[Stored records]
----------
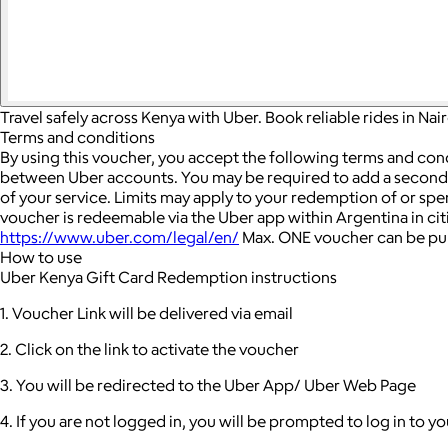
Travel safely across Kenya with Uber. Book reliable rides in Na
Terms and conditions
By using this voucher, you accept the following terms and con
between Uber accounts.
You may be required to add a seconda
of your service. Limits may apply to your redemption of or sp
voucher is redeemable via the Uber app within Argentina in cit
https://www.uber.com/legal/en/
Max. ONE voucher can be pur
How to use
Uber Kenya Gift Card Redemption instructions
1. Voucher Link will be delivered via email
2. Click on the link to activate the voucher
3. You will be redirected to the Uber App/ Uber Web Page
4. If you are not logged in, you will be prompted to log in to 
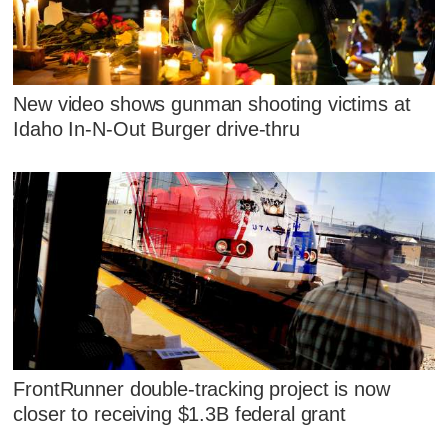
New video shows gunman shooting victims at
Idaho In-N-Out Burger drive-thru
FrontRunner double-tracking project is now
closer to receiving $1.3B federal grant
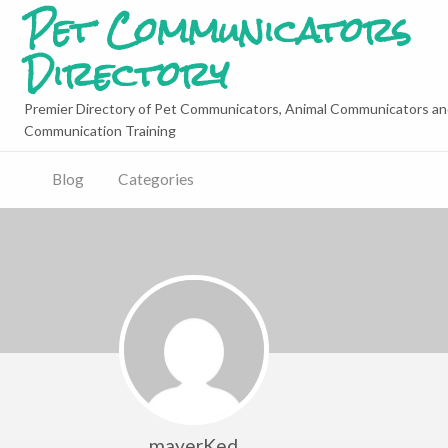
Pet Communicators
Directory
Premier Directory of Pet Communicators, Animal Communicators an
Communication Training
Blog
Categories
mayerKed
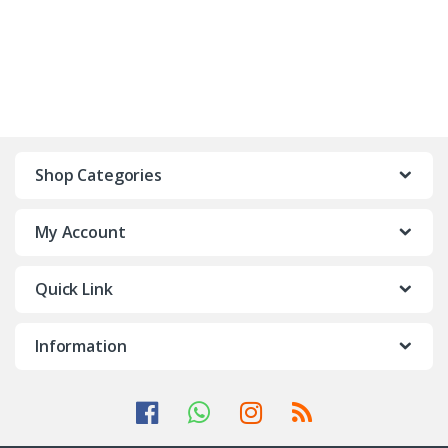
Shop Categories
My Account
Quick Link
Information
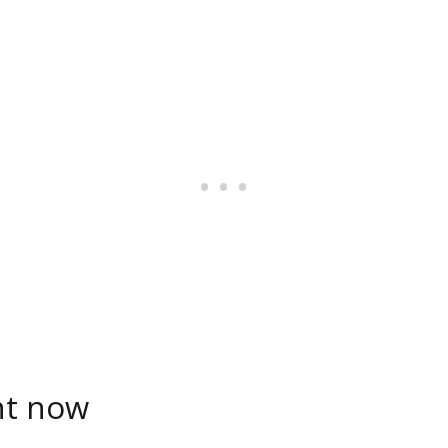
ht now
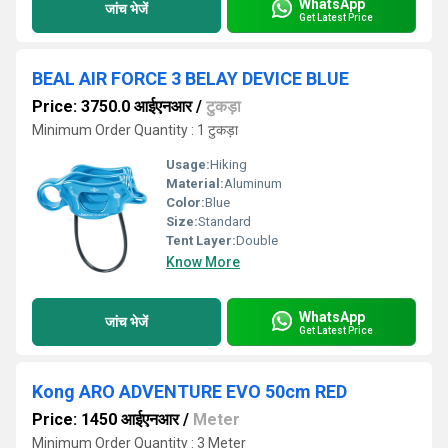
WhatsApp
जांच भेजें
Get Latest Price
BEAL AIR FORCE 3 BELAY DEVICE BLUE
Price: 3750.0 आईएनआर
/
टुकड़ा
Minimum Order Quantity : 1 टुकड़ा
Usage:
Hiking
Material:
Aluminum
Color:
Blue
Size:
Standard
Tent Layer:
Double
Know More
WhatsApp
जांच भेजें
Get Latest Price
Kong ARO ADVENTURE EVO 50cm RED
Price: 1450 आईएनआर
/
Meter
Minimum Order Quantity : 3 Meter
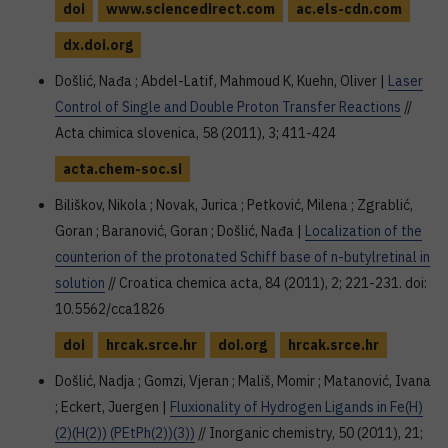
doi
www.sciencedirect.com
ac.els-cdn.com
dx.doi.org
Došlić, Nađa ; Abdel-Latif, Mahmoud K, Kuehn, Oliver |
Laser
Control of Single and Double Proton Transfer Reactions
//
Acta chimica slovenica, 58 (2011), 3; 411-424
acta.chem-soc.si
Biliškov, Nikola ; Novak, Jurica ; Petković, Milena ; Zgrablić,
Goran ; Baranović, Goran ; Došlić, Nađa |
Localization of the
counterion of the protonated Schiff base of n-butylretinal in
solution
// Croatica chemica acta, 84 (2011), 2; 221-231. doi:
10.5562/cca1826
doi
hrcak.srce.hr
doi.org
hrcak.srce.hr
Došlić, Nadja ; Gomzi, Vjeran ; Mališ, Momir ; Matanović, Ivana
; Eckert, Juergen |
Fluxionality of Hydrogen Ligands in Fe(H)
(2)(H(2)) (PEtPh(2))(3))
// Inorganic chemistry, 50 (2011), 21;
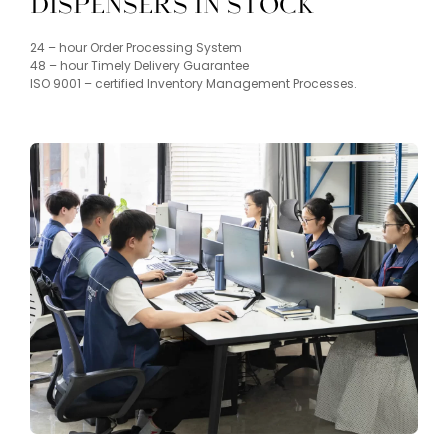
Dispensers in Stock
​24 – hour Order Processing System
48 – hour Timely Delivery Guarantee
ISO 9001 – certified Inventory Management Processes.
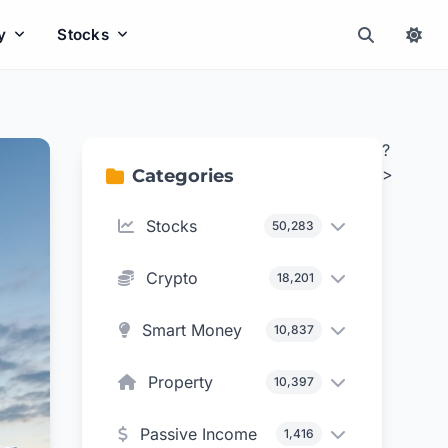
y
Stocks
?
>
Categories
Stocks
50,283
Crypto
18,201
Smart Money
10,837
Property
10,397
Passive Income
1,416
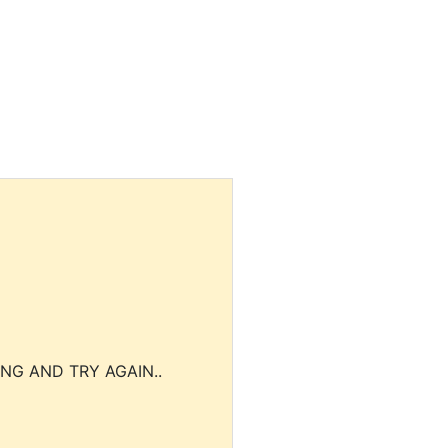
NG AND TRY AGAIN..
----------
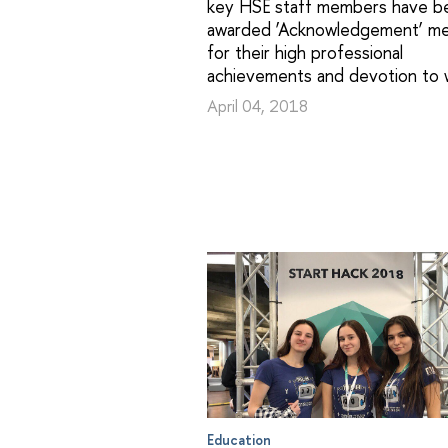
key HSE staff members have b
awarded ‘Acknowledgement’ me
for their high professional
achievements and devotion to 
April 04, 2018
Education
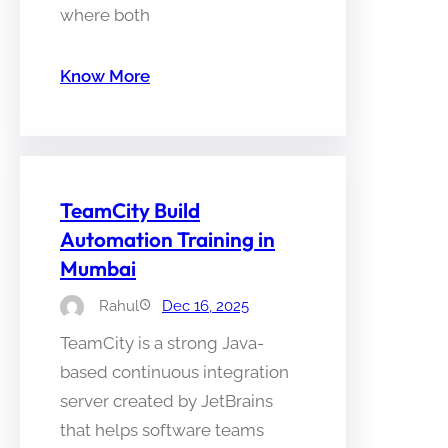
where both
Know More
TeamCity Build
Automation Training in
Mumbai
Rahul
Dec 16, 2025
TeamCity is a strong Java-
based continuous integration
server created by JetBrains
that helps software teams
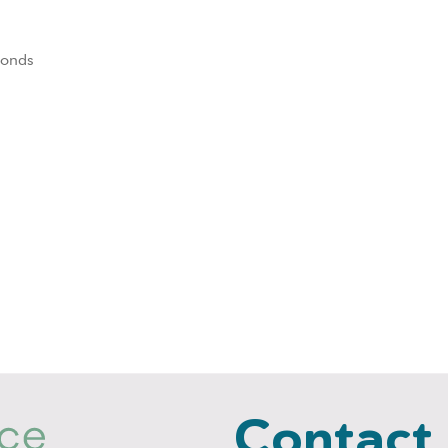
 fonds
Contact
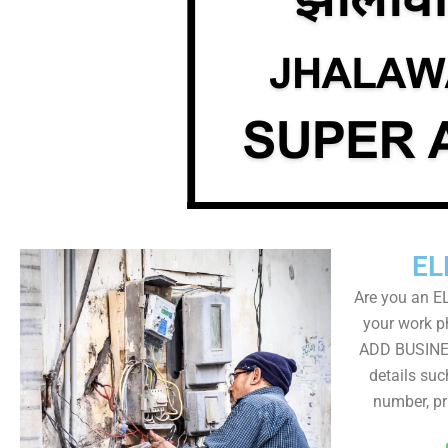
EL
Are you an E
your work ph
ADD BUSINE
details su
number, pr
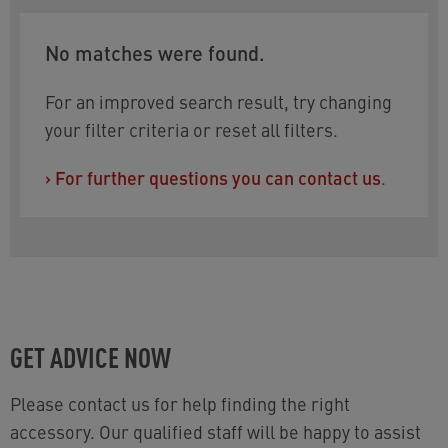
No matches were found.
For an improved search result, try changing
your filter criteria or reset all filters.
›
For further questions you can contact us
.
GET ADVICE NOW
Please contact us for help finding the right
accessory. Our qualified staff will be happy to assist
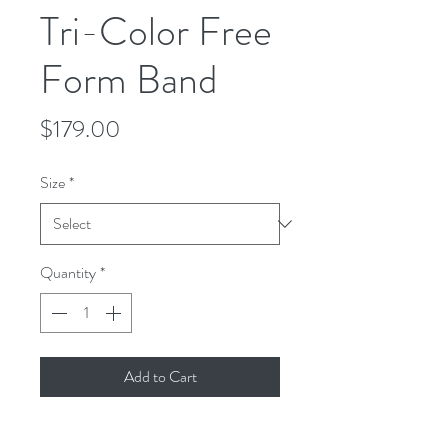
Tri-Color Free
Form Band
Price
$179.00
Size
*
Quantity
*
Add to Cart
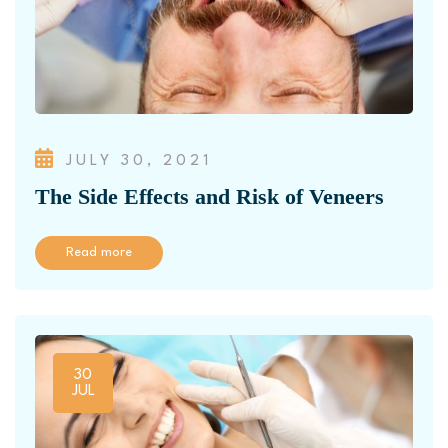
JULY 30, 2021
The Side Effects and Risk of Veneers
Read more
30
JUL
----------
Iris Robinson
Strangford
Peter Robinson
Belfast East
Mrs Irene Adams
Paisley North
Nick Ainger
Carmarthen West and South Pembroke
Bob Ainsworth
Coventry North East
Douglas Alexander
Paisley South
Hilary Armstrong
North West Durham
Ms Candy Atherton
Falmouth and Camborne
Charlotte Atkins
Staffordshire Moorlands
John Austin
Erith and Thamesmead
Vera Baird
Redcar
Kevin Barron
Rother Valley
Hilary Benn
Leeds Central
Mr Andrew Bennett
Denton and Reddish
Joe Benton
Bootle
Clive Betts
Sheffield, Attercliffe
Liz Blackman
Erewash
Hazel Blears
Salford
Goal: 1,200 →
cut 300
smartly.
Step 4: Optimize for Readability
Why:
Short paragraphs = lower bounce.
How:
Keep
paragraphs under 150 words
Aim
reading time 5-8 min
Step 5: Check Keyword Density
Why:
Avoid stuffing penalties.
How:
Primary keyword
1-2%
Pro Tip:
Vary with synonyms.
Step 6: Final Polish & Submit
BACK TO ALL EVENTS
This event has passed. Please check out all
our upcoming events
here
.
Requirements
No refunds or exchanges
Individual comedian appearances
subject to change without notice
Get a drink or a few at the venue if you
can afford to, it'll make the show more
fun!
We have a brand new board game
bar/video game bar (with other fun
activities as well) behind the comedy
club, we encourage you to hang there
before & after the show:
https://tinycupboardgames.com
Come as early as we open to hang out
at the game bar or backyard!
----------
YOUR GOAL ::
Transcribe the lines above between the line holding "Iris Robinson" and the line holding "Kevin Barron", inclusive, exactly as they stand and with nothing added.

TASK RESPONSE ::
Iris Robinson
Strangford
Peter Robinson
Belfast East
Mrs Irene Adams
Paisley North
Nick Ainger
Carmarthen West and South Pembroke
Bob Ainsworth
Coventry North East
Douglas Alexander
Paisley South
Hilary Armstrong
North West Durham
Ms Candy Atherton
Falmouth and Camborne
Charlotte Atkins
Staffordshire Moorlands
John Austin
Erith and Thamesmead
Vera Baird
Redcar
Kevin Barron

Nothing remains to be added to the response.